##### Material for this exercise #####

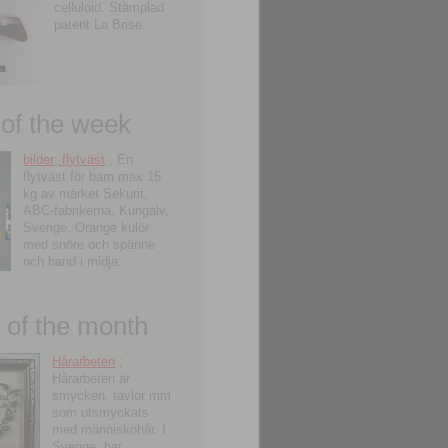
celluloid. Stämplad
patent La Brise.
 of the week
bilder; flytväst
; En
flytväst för barn max 15
kg av märket Sekurit,
ABC-fabrikerna, Kungälv,
Sverige. Orange kulör
med snöre och spänne
och band i midja.
of the month
Hårarbeten
;
Hårarbeten är
smycken, tavlor mm
som utsmyckats
med människohår. I
Sverige, har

#####

## About this exercise:
Only the lines from the one containing "kg av märket" through the end of the records above belong in the output, each exactly as it stands, both ends included.

## Exercise answer:
kg av märket Sekurit,
ABC-fabrikerna, Kungälv,
Sverige. Orange kulör
med snöre och spänne
och band i midja.
of the month
Hårarbeten
;
Hårarbeten är
smycken, tavlor mm
som utsmyckats
med människohår. I
Sverige, har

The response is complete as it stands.